In the first ever decision from the Court of Session on the "vexatious" provision in section 14(1) of the FOI Act, the Court of Session agreed with the Commissioner that an information request was vexatious.

The judgment can be read here. We'll update our guidance later this month to reflect the lessons from the judgment.

Learning points:


  • Responses must comply with FOI
    In Decision 203/2018, a public authority belatedly relied upon the EIRs exception for incomplete or unfinished information, although this was contradicted by previous statements and although the authority later confirmed that the information had not been amended after the request was received. We concluded that disclosure had been delayed for no apparent reason. We criticised the "business as usual" approach to the requests, which did not give due consideration to the requester's legal rights, and recommended that staff training be carried out.


  • Charging for environmental information
    Decision 201/2018 is a useful summary of all the points to consider when charging for environmental information. In this case, the authority got it right.


  • Repeated/vexatious requests and the passage of time
    Decision 204/2018 considers a request which was very similar to a request from the same person made some years ago. At that time, we agreed that the information was exempt from disclosure. The authority decided that the newrequest was both vexatious and repeated. It argued that the information was the same, and would not have changed. However, we disagreed: during the years that had passed, new information could have come to light; some information may no longer be held; or the balance of the public interest may have changed.


Decisions issued:


  • Decision 198/2018 Mr C and the Chief Constable of the Police Service of Scotland
    Police Scotland were asked about officers who were present at the requester's address on a named date. Police Scotland refused to confirm or deny whether the information existed or was held by them. We accepted this response, in the circumstances of this case.


  • Decision 201/2018 Mrs N and Glasgow City Council
    Mrs N asked for a range of information about a planning application. The Council issued a fees notice, which Mrs N challenged. After investigation, we found that the Council was entitled to issue a fees notice and that the amount charged was reasonable.


  • Decision 202/2018 Mr T and the Scottish Ministers
    The Ministers were asked about the Scottish Government's decision not to order an inquiry into undercover policing in Scotland. They withheld information under a number of exemptions, including the FOI exemption protecting information which relates to the formulation or development of government policy (section 29(1)(a)). At review, the Ministers were asked to reconsider their reliance on section 29(1)(a) but other exemptions were not challenged.

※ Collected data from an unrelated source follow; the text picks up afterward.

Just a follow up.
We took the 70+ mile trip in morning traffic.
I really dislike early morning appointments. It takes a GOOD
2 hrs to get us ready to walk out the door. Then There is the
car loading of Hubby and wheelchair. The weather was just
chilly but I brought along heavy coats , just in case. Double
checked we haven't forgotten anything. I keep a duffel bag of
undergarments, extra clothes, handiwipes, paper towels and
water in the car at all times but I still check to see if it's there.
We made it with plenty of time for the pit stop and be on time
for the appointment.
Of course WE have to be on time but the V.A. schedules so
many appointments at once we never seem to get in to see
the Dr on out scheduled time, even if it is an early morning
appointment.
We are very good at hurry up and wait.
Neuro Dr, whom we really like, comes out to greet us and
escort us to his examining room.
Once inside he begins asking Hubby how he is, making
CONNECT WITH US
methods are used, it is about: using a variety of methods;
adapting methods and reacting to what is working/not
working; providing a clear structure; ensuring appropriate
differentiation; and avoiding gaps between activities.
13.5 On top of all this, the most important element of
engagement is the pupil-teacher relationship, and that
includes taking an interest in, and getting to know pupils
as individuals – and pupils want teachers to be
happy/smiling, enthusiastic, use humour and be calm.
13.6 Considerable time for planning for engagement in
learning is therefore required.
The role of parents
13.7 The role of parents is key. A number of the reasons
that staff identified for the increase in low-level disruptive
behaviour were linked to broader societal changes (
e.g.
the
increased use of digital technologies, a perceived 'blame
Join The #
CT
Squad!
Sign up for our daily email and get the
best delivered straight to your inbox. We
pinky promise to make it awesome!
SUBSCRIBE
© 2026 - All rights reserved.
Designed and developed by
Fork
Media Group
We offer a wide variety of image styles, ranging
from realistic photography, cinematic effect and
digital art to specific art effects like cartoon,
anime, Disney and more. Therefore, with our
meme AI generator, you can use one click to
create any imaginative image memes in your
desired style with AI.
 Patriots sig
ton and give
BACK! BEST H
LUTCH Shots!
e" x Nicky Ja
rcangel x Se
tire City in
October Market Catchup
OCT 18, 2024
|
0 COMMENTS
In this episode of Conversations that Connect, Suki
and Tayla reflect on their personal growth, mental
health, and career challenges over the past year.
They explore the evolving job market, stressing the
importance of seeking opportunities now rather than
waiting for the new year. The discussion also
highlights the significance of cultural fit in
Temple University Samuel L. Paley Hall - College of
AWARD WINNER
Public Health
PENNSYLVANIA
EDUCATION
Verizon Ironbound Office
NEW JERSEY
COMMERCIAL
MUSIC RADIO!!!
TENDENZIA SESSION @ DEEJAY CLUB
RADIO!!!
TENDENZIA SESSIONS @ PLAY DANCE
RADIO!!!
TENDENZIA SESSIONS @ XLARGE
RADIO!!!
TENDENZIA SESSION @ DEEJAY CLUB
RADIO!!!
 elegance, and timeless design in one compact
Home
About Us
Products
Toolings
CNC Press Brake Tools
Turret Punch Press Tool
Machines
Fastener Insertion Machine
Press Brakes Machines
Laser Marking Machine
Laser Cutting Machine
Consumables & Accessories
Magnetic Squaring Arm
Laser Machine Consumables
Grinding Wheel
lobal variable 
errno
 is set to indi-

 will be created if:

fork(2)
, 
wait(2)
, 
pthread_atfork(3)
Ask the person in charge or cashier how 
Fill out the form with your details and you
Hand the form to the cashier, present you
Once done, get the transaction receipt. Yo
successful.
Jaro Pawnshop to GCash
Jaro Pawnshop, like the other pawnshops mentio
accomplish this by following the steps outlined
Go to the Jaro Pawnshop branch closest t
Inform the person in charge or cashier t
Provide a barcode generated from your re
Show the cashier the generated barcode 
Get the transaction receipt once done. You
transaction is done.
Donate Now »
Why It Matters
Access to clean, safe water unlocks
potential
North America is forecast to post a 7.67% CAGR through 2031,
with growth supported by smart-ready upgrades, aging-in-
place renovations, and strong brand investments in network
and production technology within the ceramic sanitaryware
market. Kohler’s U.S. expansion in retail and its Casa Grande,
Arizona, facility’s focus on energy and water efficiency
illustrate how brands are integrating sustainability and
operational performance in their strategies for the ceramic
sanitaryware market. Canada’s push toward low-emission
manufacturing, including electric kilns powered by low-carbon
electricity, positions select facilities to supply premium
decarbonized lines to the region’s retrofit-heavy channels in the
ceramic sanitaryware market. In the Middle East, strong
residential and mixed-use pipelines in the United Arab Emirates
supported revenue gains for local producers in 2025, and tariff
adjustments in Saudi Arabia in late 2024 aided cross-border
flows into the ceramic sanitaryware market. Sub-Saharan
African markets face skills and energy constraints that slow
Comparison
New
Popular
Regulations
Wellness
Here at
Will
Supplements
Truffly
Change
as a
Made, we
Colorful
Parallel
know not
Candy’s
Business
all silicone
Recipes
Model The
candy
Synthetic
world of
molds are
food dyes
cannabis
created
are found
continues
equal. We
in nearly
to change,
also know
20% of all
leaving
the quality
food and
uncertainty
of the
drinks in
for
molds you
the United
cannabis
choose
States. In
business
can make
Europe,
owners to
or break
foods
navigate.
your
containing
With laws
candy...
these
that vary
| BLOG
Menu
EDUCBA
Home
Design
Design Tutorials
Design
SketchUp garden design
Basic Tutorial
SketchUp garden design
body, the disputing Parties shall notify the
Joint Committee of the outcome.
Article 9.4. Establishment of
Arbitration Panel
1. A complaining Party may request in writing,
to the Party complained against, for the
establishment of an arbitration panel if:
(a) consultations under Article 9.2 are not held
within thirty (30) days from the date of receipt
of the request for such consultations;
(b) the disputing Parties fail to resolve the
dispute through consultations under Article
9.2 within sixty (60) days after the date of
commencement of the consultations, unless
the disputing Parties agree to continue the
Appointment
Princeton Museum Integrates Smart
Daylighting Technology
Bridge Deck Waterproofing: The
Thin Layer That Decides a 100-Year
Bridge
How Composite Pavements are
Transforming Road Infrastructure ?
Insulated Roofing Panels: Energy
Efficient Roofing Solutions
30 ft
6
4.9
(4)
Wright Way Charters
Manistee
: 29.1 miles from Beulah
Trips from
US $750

    Following the appeal to the Commissioner, the Ministers disclosed some information but applied new exemptions to information previously withheld under section 29(1)(a). We found that the Ministers should have provided the disclosed information when responding to the request, and ordered them to carry out a new review of their handling of the request.


  • Decision 203/2018 Salmon and Trout Conservation Scotland and the Scottish Ministers
    The Ministers were asked for two inspection reports about fish escapes from a fish farm at Scadabay in 2016.
    We did not accept the Ministers' view that the information was unfinished or incomplete, and found it had been wrongly withheld. We also found that the issues raised by the handling of this case indicated that staff training was required.


  • Decision 204/2018 Mr N and the Chief Constable of the Police Service of Scotland
    Mr N asked about the movements of a named person. Police Scotland considered the request to be vexatious. They refused to carry out a review on the basis that it was a repeat request. After investigation, we found that the request was not vexatious or repeated. Significant time had passed since the first request and circumstances could have changed. We required Police Scotland to carry out a review and respond differently.